--- THE INPUT Enclosed Below ---

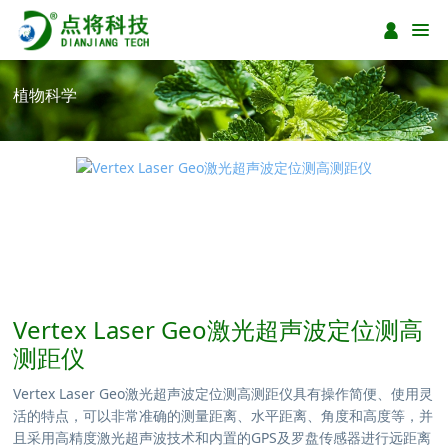
植物科学
Vertex Laser Geo激光超声波定位测高
测距仪
Vertex Laser Geo激光超声波定位测高测距仪具有操作简便、使用灵
活的特点，可以非常准确的测量距离、水平距离、角度和高度等，并
且采用高精度激光超声波技术和内置的GPS及罗盘传感器进行远距离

--- End of Enclosed THE INPUT ---

● **TASK ITEM**
Please copy each line of the records above that holds the word "Laser".

● **RESULT BELOW**
Vertex Laser Geo激光超声波定位测高
Vertex Laser Geo激光超声波定位测高测距仪具有操作简便、使用灵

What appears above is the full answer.